The foregoing summary of the Agreement and the transactions contemplated thereby does not purport to be complete and is subject to, and qualified in its entirety by, the full text of the Agreement filed herewith as Exhibit 2.1, which is incorporated herein by reference. The Agreement has been included as an exhibit hereto solely to provide stockholders with information regarding its terms. It is not intended to be a source of financial, business, or operational information about PLBY, HB, or their respective subsidiaries or affiliates. The representations, warranties, and covenants contained in the Agreement: are made only for purposes of the Agreement and are made as of specific dates; are solely for the benefit of the parties to the Agreement; may be subject to qualifications and limitations agreed upon by the parties to the Agreement in connection with negotiating the terms of the Agreement, including being qualified by confidential disclosures made for the purpose of allocating contractual risk between the parties rather than establishing matters as facts; and may be subject to standards of materiality applicable to the contracting parties that differ from those applicable to investors or stockholders. Investors and stockholders should not rely on the representations, warranties and covenants or any description thereof as characterizations of the actual state of facts or condition of PLBY, HB or their respective subsidiaries or affiliates. Moreover, information concerning the subject matter of the representations, warranties and covenants may change after the date of the Agreement which subsequent information may or may not be fully reflected in public disclosures.

Item 3.02    Unregistered Sales of Equity Securities.

The information set forth in Item 1.01 of this Current Report on Form 8-K is incorporated by reference into this Item 3.02. The Stock Consideration (including any shares issued pursuant to any True-Up) will be issued in reliance upon an exemption from the registration requirements of the Securities Act of 1933, as amended, pursuant to Section 4(a)(2) thereof, which exempts transactions by an issuer not involving any public offering.


Item 7.01     Regulation FD Disclosure.

On June 29, 2021, PLBY issued a press release announcing the entry by it and Buyer into the Agreement. A copy of the press release is furnished as Exhibit 99.1 to this Current Report on Form 8-K.

PLBY also hereby furnishes the presentation (the “Presentation”) that PLBY presented on an investor call and made available on June 29, 2021, relating to certain information about HB and the Transaction. The Presentation is attached hereto as Exhibit 99.2 and is available on PLBY’s website at https://www.plbygroup.com/investors/events-and-presentations.

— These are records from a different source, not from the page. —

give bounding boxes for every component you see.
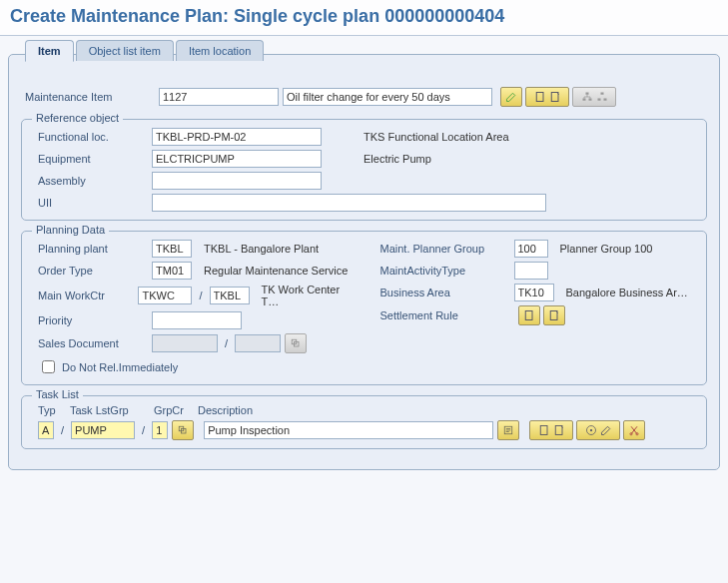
slash-sep4: / bbox=[139, 424, 148, 436]
page-title: Create Maintenance Plan: Single cycle pl… bbox=[0, 0, 728, 36]
task-list-title: Task List bbox=[32, 388, 83, 400]
tasklist-cut-icon[interactable] bbox=[623, 420, 645, 440]
planning-plant-desc: TKBL - Bangalore Plant bbox=[196, 243, 319, 255]
svg-rect-3 bbox=[582, 99, 585, 101]
svg-rect-4 bbox=[588, 99, 591, 101]
assembly-label: Assembly bbox=[38, 175, 148, 187]
slash-sep: / bbox=[196, 290, 205, 301]
main-workctr-desc: TK Work Center T… bbox=[254, 284, 349, 307]
planner-group-label: Maint. Planner Group bbox=[380, 243, 510, 255]
functional-loc-label: Functional loc. bbox=[38, 131, 148, 143]
main-panel: Item Object list item Item location Main… bbox=[8, 54, 720, 470]
tasklist-header-group: Task LstGrp bbox=[70, 404, 150, 416]
uii-input[interactable] bbox=[152, 194, 546, 212]
settlement-rule-display-icon[interactable] bbox=[518, 305, 540, 325]
planning-data-group: Planning Data Planning plant TKBL - Bang… bbox=[21, 231, 707, 385]
planning-plant-label: Planning plant bbox=[38, 243, 148, 255]
tasklist-header-typ: Typ bbox=[38, 404, 66, 416]
document-buttons[interactable] bbox=[525, 87, 569, 107]
equipment-label: Equipment bbox=[38, 153, 148, 165]
edit-longtext-icon[interactable] bbox=[500, 87, 522, 107]
tab-item-location[interactable]: Item location bbox=[176, 40, 264, 61]
svg-rect-16 bbox=[555, 426, 562, 435]
main-workctr-label: Main WorkCtr bbox=[38, 290, 134, 301]
tab-item[interactable]: Item bbox=[25, 40, 74, 62]
do-not-rel-label: Do Not Rel.Immediately bbox=[62, 361, 178, 373]
tasklist-search-icon[interactable] bbox=[172, 420, 194, 440]
sales-document-item-input[interactable] bbox=[235, 334, 281, 352]
slash-sep2: / bbox=[222, 337, 231, 349]
activity-type-input[interactable] bbox=[514, 262, 548, 280]
order-type-desc: Regular Maintenance Service bbox=[196, 265, 348, 277]
svg-rect-7 bbox=[603, 99, 606, 101]
settlement-rule-create-icon[interactable] bbox=[543, 305, 565, 325]
settlement-rule-label: Settlement Rule bbox=[380, 309, 510, 321]
activity-type-label: MaintActivityType bbox=[380, 265, 510, 277]
equipment-input[interactable] bbox=[152, 150, 322, 168]
reference-object-group: Reference object Functional loc. TKS Fun… bbox=[21, 119, 707, 221]
tasklist-header-desc: Description bbox=[198, 404, 253, 416]
tab-object-list-item[interactable]: Object list item bbox=[76, 40, 174, 61]
priority-input[interactable] bbox=[152, 311, 242, 329]
svg-rect-0 bbox=[536, 93, 543, 102]
planning-plant-input[interactable] bbox=[152, 240, 192, 258]
planning-data-title: Planning Data bbox=[32, 224, 109, 236]
planner-group-desc: Planner Group 100 bbox=[552, 243, 653, 255]
maintenance-item-desc-input[interactable] bbox=[283, 88, 492, 106]
svg-rect-15 bbox=[540, 426, 547, 435]
tasklist-desc-input[interactable] bbox=[204, 421, 493, 439]
business-area-desc: Bangalore Business Ar… bbox=[558, 287, 688, 298]
slash-sep3: / bbox=[58, 424, 67, 436]
maintenance-item-number-input[interactable] bbox=[159, 88, 279, 106]
uii-label: UII bbox=[38, 197, 148, 209]
order-type-label: Order Type bbox=[38, 265, 148, 277]
svg-rect-6 bbox=[597, 99, 600, 101]
equipment-desc: Electric Pump bbox=[356, 153, 431, 165]
tab-bar: Item Object list item Item location bbox=[25, 43, 719, 69]
priority-label: Priority bbox=[38, 314, 148, 326]
svg-rect-1 bbox=[551, 93, 558, 102]
assembly-input[interactable] bbox=[152, 172, 322, 190]
maintenance-item-label: Maintenance Item bbox=[25, 91, 155, 103]
sales-doc-search-icon[interactable] bbox=[285, 333, 307, 353]
hierarchy-buttons[interactable] bbox=[572, 87, 616, 107]
functional-loc-desc: TKS Functional Location Area bbox=[356, 131, 509, 143]
business-area-label: Business Area bbox=[380, 287, 510, 298]
sales-document-label: Sales Document bbox=[38, 337, 148, 349]
tasklist-doc-buttons[interactable] bbox=[529, 420, 573, 440]
svg-rect-10 bbox=[525, 311, 532, 320]
main-workctr-plant-input[interactable] bbox=[210, 287, 250, 304]
tasklist-header-counter: GrpCr bbox=[154, 404, 194, 416]
business-area-input[interactable] bbox=[514, 284, 554, 301]
tasklist-group-input[interactable] bbox=[71, 421, 135, 439]
order-type-input[interactable] bbox=[152, 262, 192, 280]
main-workctr-input[interactable] bbox=[138, 287, 192, 304]
planner-group-input[interactable] bbox=[514, 240, 548, 258]
tasklist-typ-input[interactable] bbox=[38, 421, 54, 439]
tasklist-edit-buttons[interactable] bbox=[576, 420, 620, 440]
sales-document-input[interactable] bbox=[152, 334, 218, 352]
svg-rect-5 bbox=[600, 93, 603, 95]
task-list-group: Task List Typ Task LstGrp GrpCr Descript… bbox=[21, 395, 707, 449]
do-not-rel-checkbox[interactable] bbox=[42, 360, 55, 373]
functional-loc-input[interactable] bbox=[152, 128, 322, 146]
svg-rect-2 bbox=[585, 93, 588, 95]
tasklist-longtext-icon[interactable] bbox=[497, 420, 519, 440]
tasklist-counter-input[interactable] bbox=[152, 421, 168, 439]
reference-object-title: Reference object bbox=[32, 112, 123, 124]
svg-point-17 bbox=[590, 429, 592, 431]
svg-rect-11 bbox=[550, 311, 557, 320]
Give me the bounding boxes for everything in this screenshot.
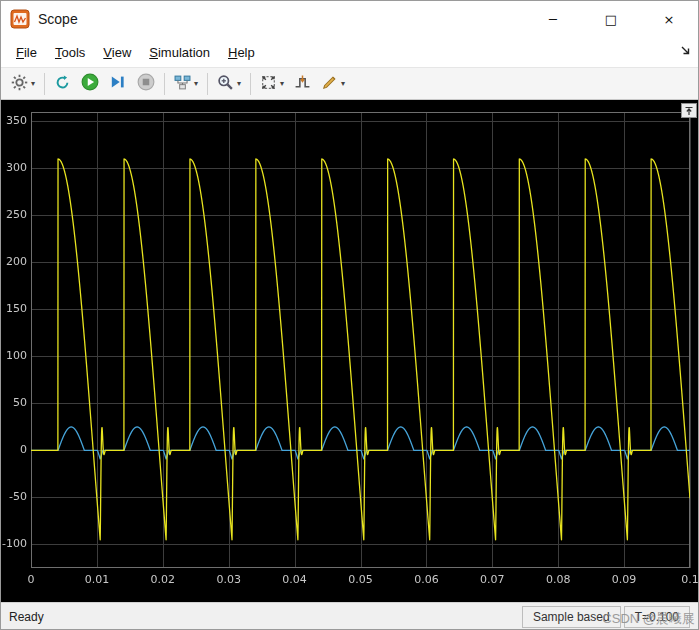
- statusbar: Ready Sample based T=0.100 CSDN @晨曦展: [1, 602, 698, 630]
- chevron-down-icon: ▾: [341, 79, 345, 88]
- scope-window: Scope ─ □ × File Tools View Simulation H…: [0, 0, 699, 630]
- sample-mode-indicator: Sample based: [522, 606, 621, 628]
- scope-plot[interactable]: [1, 100, 699, 602]
- gear-icon: [11, 74, 28, 94]
- menu-simulation[interactable]: Simulation: [140, 40, 219, 65]
- fit-to-view-button[interactable]: ▾: [255, 71, 289, 97]
- stepping-options-button[interactable]: [49, 71, 76, 97]
- menu-simulation-key: S: [149, 45, 158, 60]
- menu-tools[interactable]: Tools: [46, 40, 94, 65]
- close-button[interactable]: ×: [640, 1, 698, 37]
- arrow-up-icon: [684, 106, 694, 116]
- fit-view-icon: [260, 74, 277, 94]
- dock-arrow-icon[interactable]: [680, 45, 692, 60]
- window-controls: ─ □ ×: [524, 1, 698, 37]
- menubar: File Tools View Simulation Help: [1, 37, 698, 67]
- settings-button[interactable]: ▾: [6, 71, 40, 97]
- chevron-down-icon: ▾: [237, 79, 241, 88]
- scope-app-icon: [10, 9, 30, 29]
- stop-icon: [137, 73, 155, 94]
- menu-file-rest: ile: [24, 45, 37, 60]
- zoom-button[interactable]: ▾: [212, 71, 246, 97]
- toolbar-separator: [44, 73, 45, 95]
- menu-view[interactable]: View: [94, 40, 140, 65]
- pencil-icon: [321, 74, 338, 94]
- menu-simulation-rest: imulation: [158, 45, 210, 60]
- simulation-time-indicator: T=0.100: [624, 606, 690, 628]
- trigger-icon: [294, 74, 311, 94]
- menu-file[interactable]: File: [7, 40, 46, 65]
- menu-tools-rest: ools: [61, 45, 85, 60]
- chevron-down-icon: ▾: [31, 79, 35, 88]
- stop-button[interactable]: [132, 71, 160, 97]
- toolbar-separator: [207, 73, 208, 95]
- circular-arrow-icon: [54, 74, 71, 94]
- menu-view-rest: iew: [112, 45, 132, 60]
- chevron-down-icon: ▾: [280, 79, 284, 88]
- menu-help-key: H: [228, 45, 237, 60]
- measurements-button[interactable]: ▾: [316, 71, 350, 97]
- status-cells: Sample based T=0.100: [522, 606, 690, 628]
- step-forward-button[interactable]: [104, 71, 132, 97]
- window-title: Scope: [38, 11, 78, 27]
- menu-help[interactable]: Help: [219, 40, 264, 65]
- plot-area: [1, 100, 699, 602]
- toolbar-separator: [164, 73, 165, 95]
- status-text: Ready: [9, 610, 44, 624]
- flowchart-icon: [174, 74, 191, 94]
- run-button[interactable]: [76, 71, 104, 97]
- titlebar: Scope ─ □ ×: [1, 1, 698, 37]
- chevron-down-icon: ▾: [194, 79, 198, 88]
- signal-selector-button[interactable]: ▾: [169, 71, 203, 97]
- toolbar: ▾: [1, 67, 698, 100]
- magnifier-icon: [217, 74, 234, 94]
- minimize-button[interactable]: ─: [524, 1, 582, 37]
- play-icon: [81, 73, 99, 94]
- maximize-button[interactable]: □: [582, 1, 640, 37]
- step-forward-icon: [109, 73, 127, 94]
- trigger-button[interactable]: [289, 71, 316, 97]
- menu-view-key: V: [103, 45, 111, 60]
- toolbar-separator: [250, 73, 251, 95]
- menu-file-key: F: [16, 45, 24, 60]
- menu-help-rest: elp: [237, 45, 254, 60]
- expand-plot-button[interactable]: [681, 103, 697, 118]
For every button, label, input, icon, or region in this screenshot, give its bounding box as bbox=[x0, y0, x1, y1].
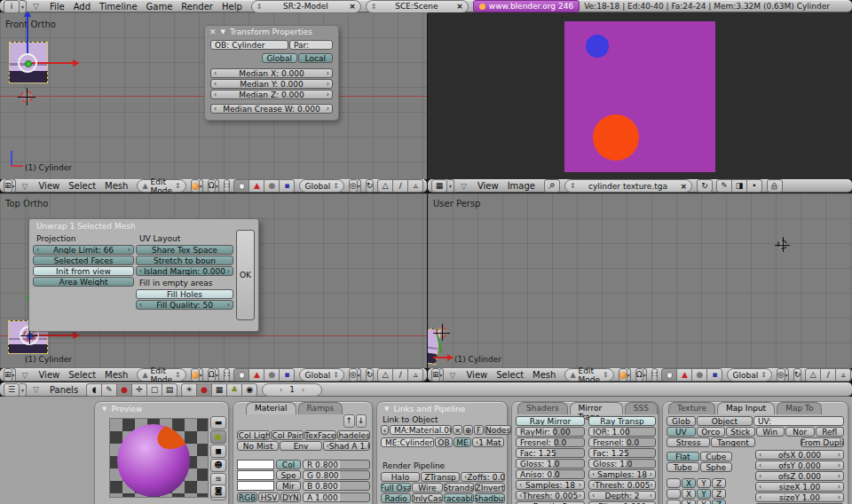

The information disclosed under this Item 7.01 shall not be deemed “filed” for any purpose, including for the purposes of Section 18 of the United States Securities Exchange Act of 1934, as amended (the “Exchange Act”), or otherwise subject to the liabilities of that section. The information in this Item 7.01 shall not be deemed incorporated by reference into any filing under the Exchange Act or the United States Securities Act of 1933, as amended, regardless of any general incorporation language in such filing.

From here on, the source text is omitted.